» How to complete this task: None of the pictures should appear; the lines from the line containing "Fuel rationing has been introduced in many" through the last line of the listing must be repeated exactly.

» Input records:
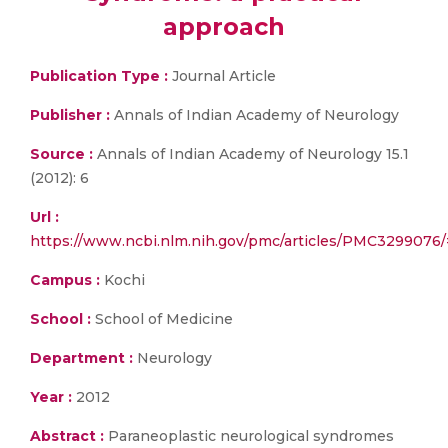
approach
Publication Type :
Journal Article
Publisher :
Annals of Indian Academy of Neurology
Source :
Annals of Indian Academy of Neurology 15.1
(2012): 6
Url :
https://www.ncbi.nlm.nih.gov/pmc/articles/PMC32990
Campus :
Kochi
School :
School of Medicine
Department :
Neurology
Year :
2012
Abstract :
Paraneoplastic neurological syndromes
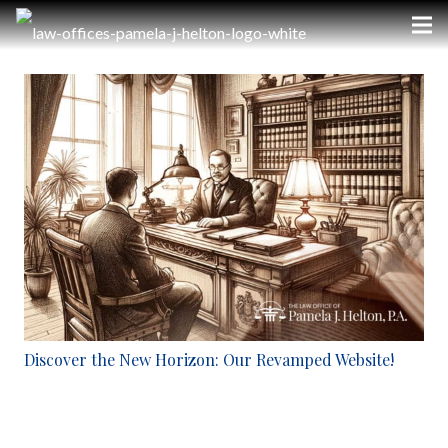
Discover the New Horizon: Our Revamped Website!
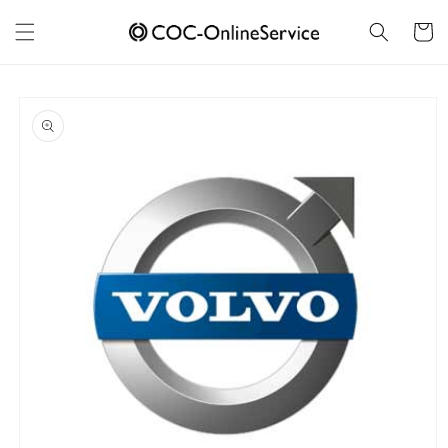
Skip to
content
Cart
Skip to
product
information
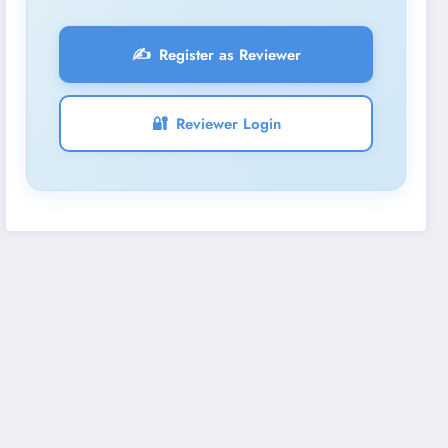
✍️
Register as Reviewer
🔐
Reviewer Login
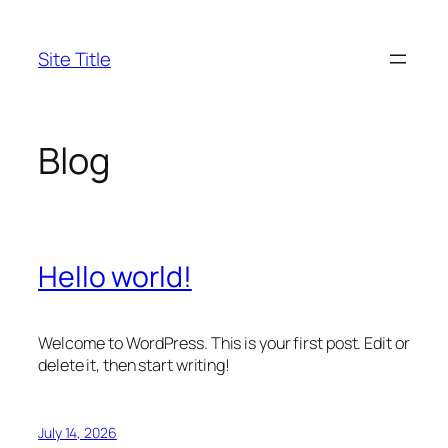
Skip
to
Site Title
content
Blog
Hello world!
Welcome to WordPress. This is your first post. Edit or
delete it, then start writing!
July 14, 2026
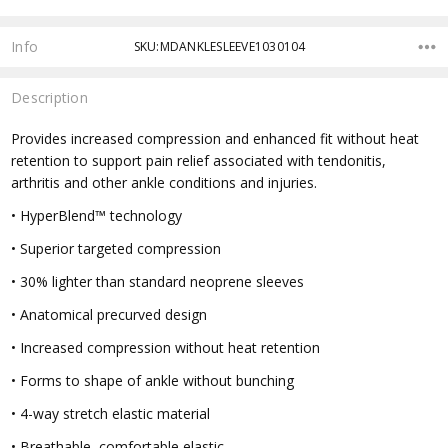
Info
SKU:MDANKLESLEEVE1030104
Description
Provides increased compression and enhanced fit without heat
retention to support pain relief associated with tendonitis,
arthritis and other ankle conditions and injuries.
• HyperBlend™ technology
• Superior targeted compression
• 30% lighter than standard neoprene sleeves
• Anatomical precurved design
• Increased compression without heat retention
• Forms to shape of ankle without bunching
• 4-way stretch elastic material
• Breathable, comfortable elastic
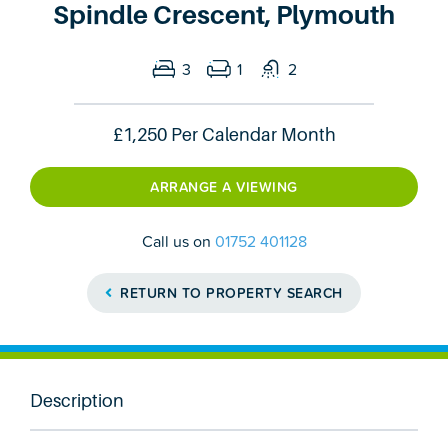
Spindle Crescent, Plymouth
3
1
2
£1,250
Per Calendar Month
ARRANGE A VIEWING
Call us on
01752 401128
RETURN TO PROPERTY SEARCH
Description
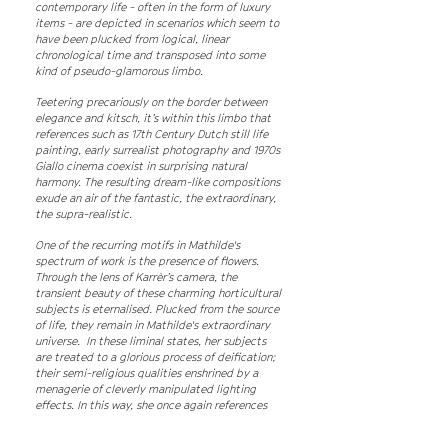
contemporary life - often in the form of luxury
items - are depicted in scenarios which seem to
have been plucked from logical, linear
chronological time and transposed into some
kind of pseudo-glamorous limbo.
Teetering precariously on the border between
elegance and kitsch, it’s within this limbo that
references such as 17th Century Dutch still life
painting, early surrealist photography and 1970s
Giallo cinema coexist in surprising natural
harmony. The resulting dream-like compositions
exude an air of the fantastic, the extraordinary,
the supra-realistic.
One of the recurring motifs in Mathilde's
spectrum of work is the presence of flowers.
Through the lens of Karrèr’s camera, the
transient beauty of these charming horticultural
subjects is eternalised. Plucked from the source
of life, they remain in Mathilde's extraordinary
universe. In these liminal states, her subjects
are treated to a glorious process of deification;
their semi-religious qualities enshrined by a
menagerie of cleverly manipulated lighting
effects. In this way, she once again references
the still life and renaissance masters.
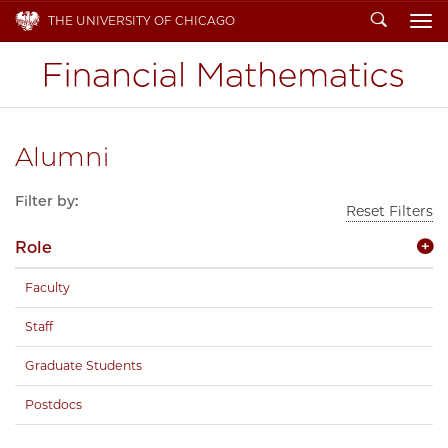
Search
THE UNIVERSITY OF CHICAGO
To
Alumni
Filter by:
Reset Filters
Role
Faculty
Staff
Graduate Students
Postdocs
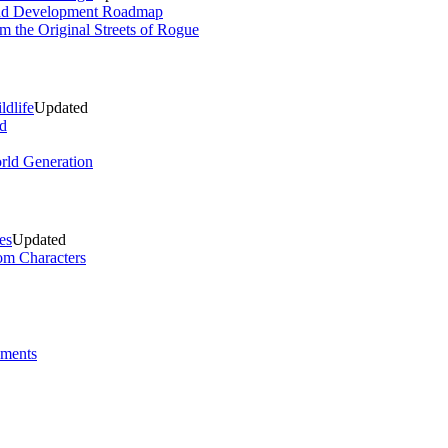
and Development Roadmap
m the Original Streets of Rogue
ldlife
Updated
d
rld Generation
es
Updated
om Characters
ements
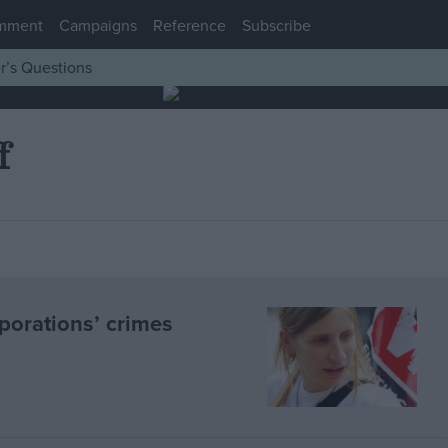
mment
Campaigns
Reference
Subscribe
r’s Questions
f
porations’ crimes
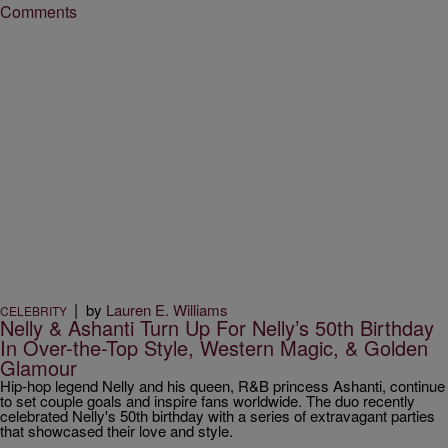
Comments
|
by
Lauren E. Williams
CELEBRITY
Nelly & Ashanti Turn Up For Nelly’s 50th Birthday
In Over-the-Top Style, Western Magic, & Golden
Glamour
Hip-hop legend Nelly and his queen, R&B princess Ashanti, continue
to set couple goals and inspire fans worldwide. The duo recently
celebrated Nelly's 50th birthday with a series of extravagant parties
that showcased their love and style.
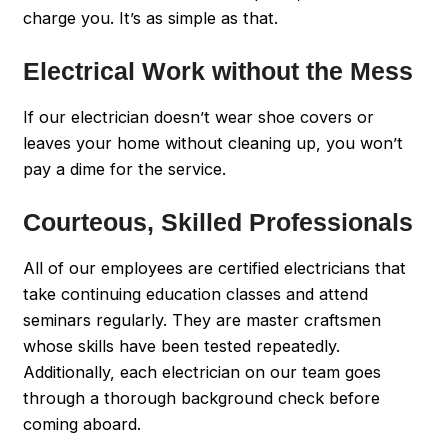
charge you. It’s as simple as that.
Electrical Work without the Mess
If our electrician doesn’t wear shoe covers or
leaves your home without cleaning up, you won’t
pay a dime for the service.
Courteous, Skilled Professionals
All of our employees are certified electricians that
take continuing education classes and attend
seminars regularly. They are master craftsmen
whose skills have been tested repeatedly.
Additionally, each electrician on our team goes
through a thorough background check before
coming aboard.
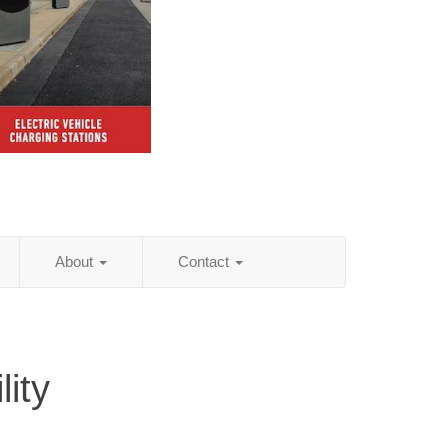
About
Contact
ity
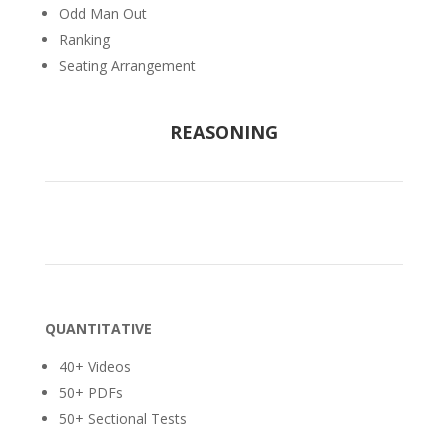
Odd Man Out
Ranking
Seating Arrangement
REASONING
QUANTITATIVE
40+ Videos
50+ PDFs
50+ Sectional Tests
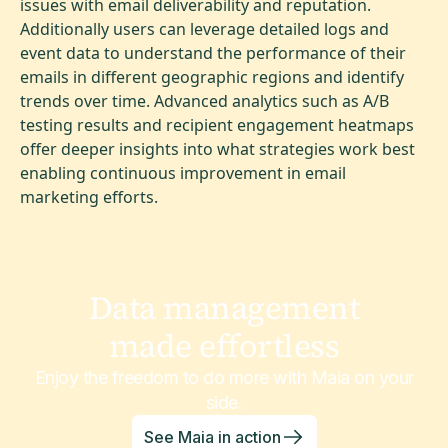
issues with email deliverability and reputation.
Additionally users can leverage detailed logs and
event data to understand the performance of their
emails in different geographic regions and identify
trends over time. Advanced analytics such as A/B
testing results and recipient engagement heatmaps
offer deeper insights into what strategies work best
enabling continuous improvement in email
marketing efforts.
Data management
made effortless
Enjoy the freedom to do more with Maia on your
side.
See Maia in action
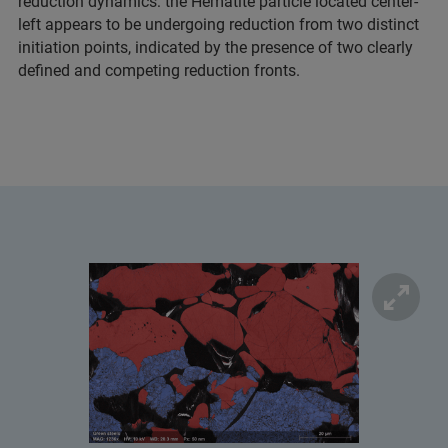
reduction dynamics: the Hematite particle located center-
left appears to be undergoing reduction from two distinct
initiation points, indicated by the presence of two clearly
defined and competing reduction fronts.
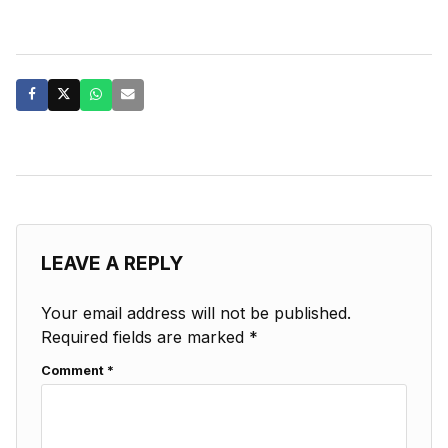
LEAVE A REPLY
Your email address will not be published.
Required fields are marked
*
Comment
*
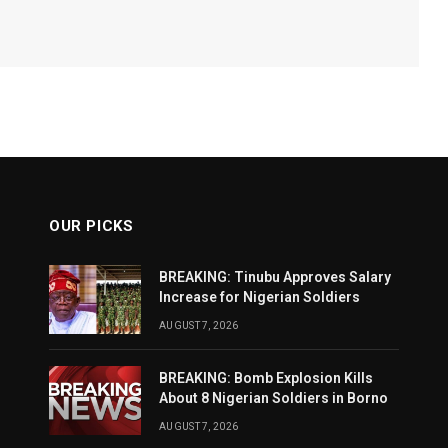
OUR PICKS
BREAKING: Tinubu Approves Salary
Increase for Nigerian Soldiers
AUGUST 7, 2026
BREAKING: Bomb Explosion Kills
About 8 Nigerian Soldiers in Borno
AUGUST 7, 2026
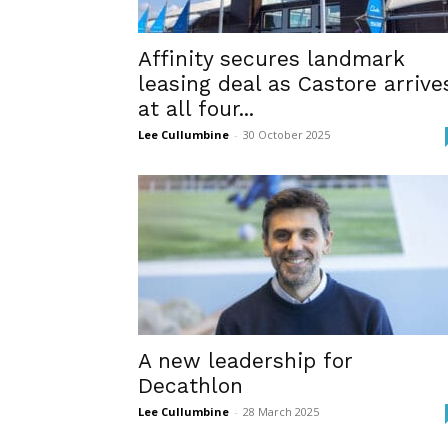
Affinity secures landmark
leasing deal as Castore arrive
at all four...
Lee Cullumbine
-
30 October 2025
A new leadership for
Decathlon
Lee Cullumbine
-
28 March 2025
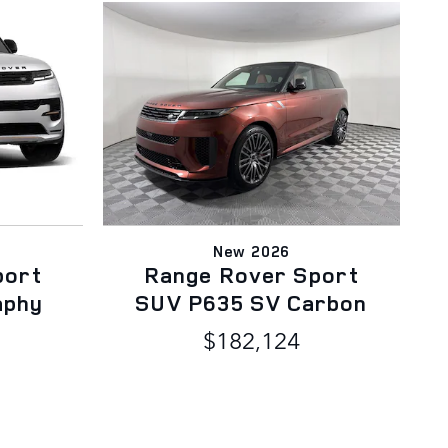
New 2026
port
Range Rover Sport
aphy
SUV P635 SV Carbon
$182,124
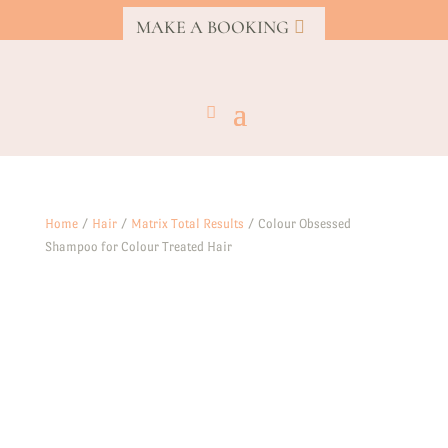
MAKE A BOOKING
Home
/
Hair
/
Matrix Total Results
/ Colour Obsessed
Shampoo for Colour Treated Hair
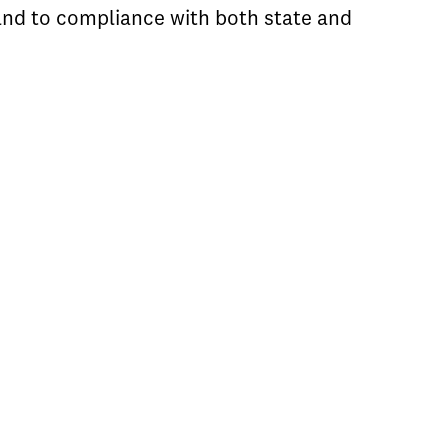
 and to compliance with both state and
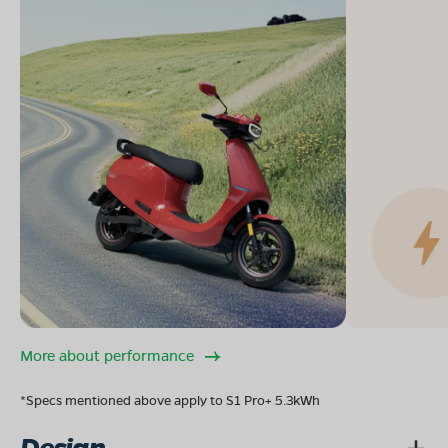
More about performance
*Specs mentioned above apply to S1 Pro+ 5.3kWh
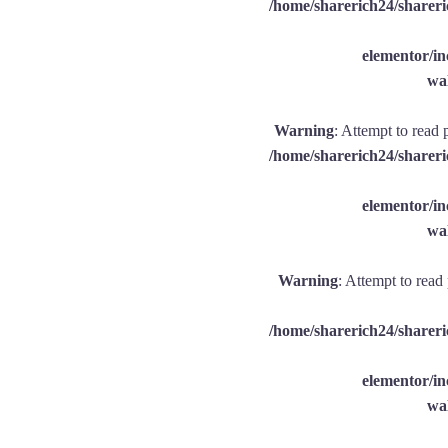
/home/sharerich24/shareri
elementor/
wal
Warning
: Attempt to read 
/home/sharerich24/shareri
elementor/
wal
Warning
: Attempt to read
/home/sharerich24/shareri
elementor/
wal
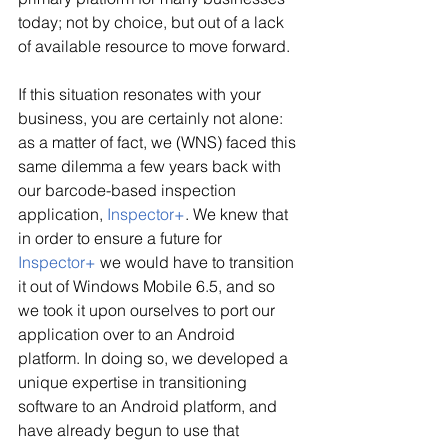
today; not by choice, but out of a lack 
of available resource to move forward.
If this situation resonates with your 
business, you are certainly not alone: 
as a matter of fact, we (WNS) faced this 
same dilemma a few years back with 
our barcode-based inspection 
application, 
Inspector+
. We knew that 
in order to ensure a future for 
Inspector+
 we would have to transition 
it out of Windows Mobile 6.5, and so 
we took it upon ourselves to port our 
application over to an Android 
platform. In doing so, we developed a 
unique expertise in transitioning 
software to an Android platform, and 
have already begun to use that 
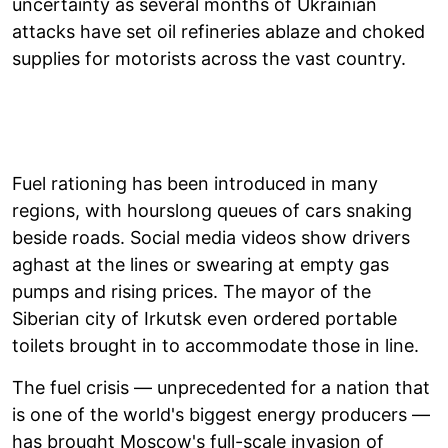
uncertainty as several months of Ukrainian
attacks have set oil refineries ablaze and choked
supplies for motorists across the vast country.
Fuel rationing has been introduced in many
regions, with hourslong queues of cars snaking
beside roads. Social media videos show drivers
aghast at the lines or swearing at empty gas
pumps and rising prices. The mayor of the
Siberian city of Irkutsk even ordered portable
toilets brought in to accommodate those in line.
The fuel crisis — unprecedented for a nation that
is one of the world's biggest energy producers —
has brought Moscow's full-scale invasion of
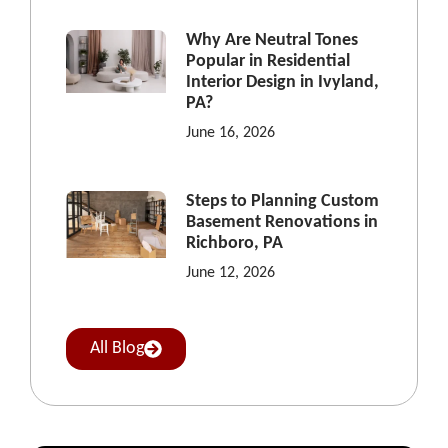
Why Are Neutral Tones
Popular in Residential
Interior Design in Ivyland,
PA?
June 16, 2026
Steps to Planning Custom
Basement Renovations in
Richboro, PA
June 12, 2026
All Blog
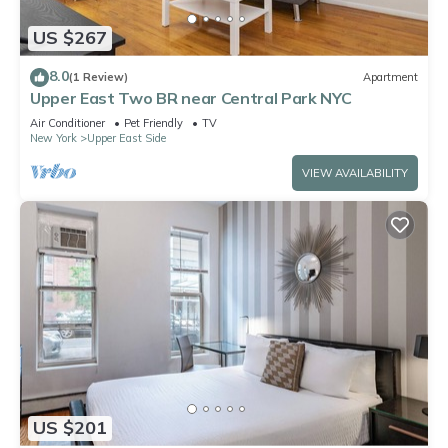
US $267
8.0
(1 Review)
Apartment
Upper East Two BR near Central Park NYC
Air Conditioner
Pet Friendly
TV
New York
Upper East Side
VIEW AVAILABILITY
US $201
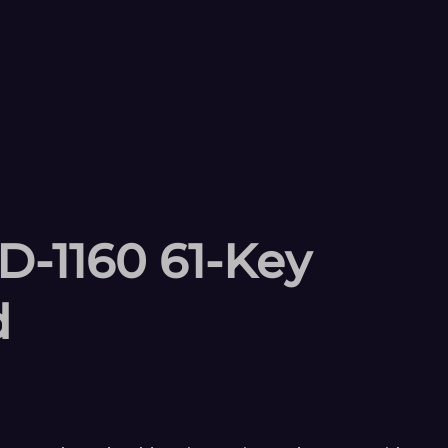
-1160 61-Key
d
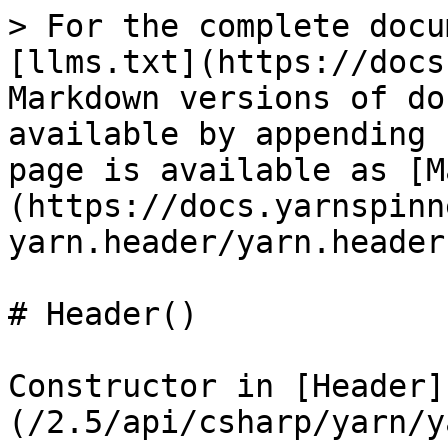
> For the complete docu
[llms.txt](https://docs
Markdown versions of do
available by appending 
page is available as [M
(https://docs.yarnspinn
yarn.header/yarn.header
# Header()

Constructor in [Header]
(/2.5/api/csharp/yarn/y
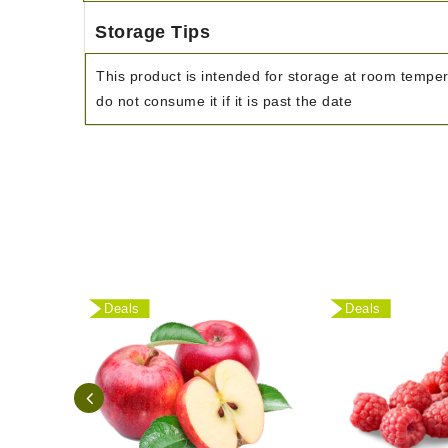
Storage Tips
This product is intended for storage at room tempe
do not consume it if it is past the date
Deals
Deals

» Your solution:
Fuel rationing has been introduced in many
regions, with hourslong queues of cars snaking
beside roads. Social media videos show drivers
aghast at the lines or swearing at empty gas
pumps and rising prices. The mayor of the
Siberian city of Irkutsk even ordered portable
toilets brought in to accommodate those in line.
The fuel crisis — unprecedented for a nation that
is one of the world's biggest energy producers —
has brought Moscow's full-scale invasion of
Why Are Neutral Tones
Popular in Residential
Interior Design in Ivyland,
PA?
June 16, 2026
Steps to Planning Custom
Basement Renovations in
Richboro, PA
June 12, 2026
All Blog
US $267
8.0
(1 Review)
Apartment
Upper East Two BR near Central Park NYC
Air Conditioner
Pet Friendly
TV
New York
Upper East Side
VIEW AVAILABILITY
US $201
-1160 61-Key
d
> For the complete docu
[llms.txt](https://docs
Markdown versions of do
available by appending 
page is available as [M
(https://docs.yarnspinn
yarn.header/yarn.header
# Header()

Constructor in [Header]
(/2.5/api/csharp/yarn/y
Storage Tips
This product is intended for storage at room tempe
do not consume it if it is past the date
Deals
Deals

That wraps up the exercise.